- **REQUIREMENT**:
In the records below, find the line containing "Iluminación", then reproduce that line and every one after it to the end, exactly and alone.

Segment Open

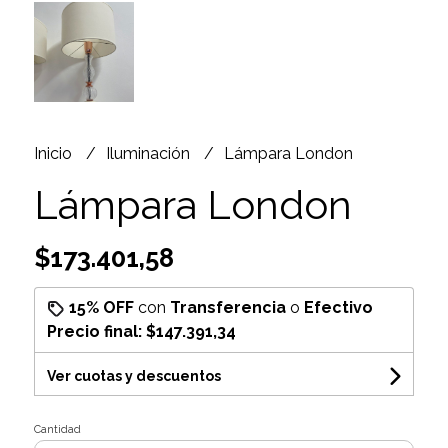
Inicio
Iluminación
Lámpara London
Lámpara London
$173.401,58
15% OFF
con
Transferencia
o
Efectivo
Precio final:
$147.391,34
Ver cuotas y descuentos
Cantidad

Segment Closed

- **ANSWER**:
Iluminación
Lámpara London
Lámpara London
$173.401,58
15% OFF
con
Transferencia
o
Efectivo
Precio final:
$147.391,34
Ver cuotas y descuentos
Cantidad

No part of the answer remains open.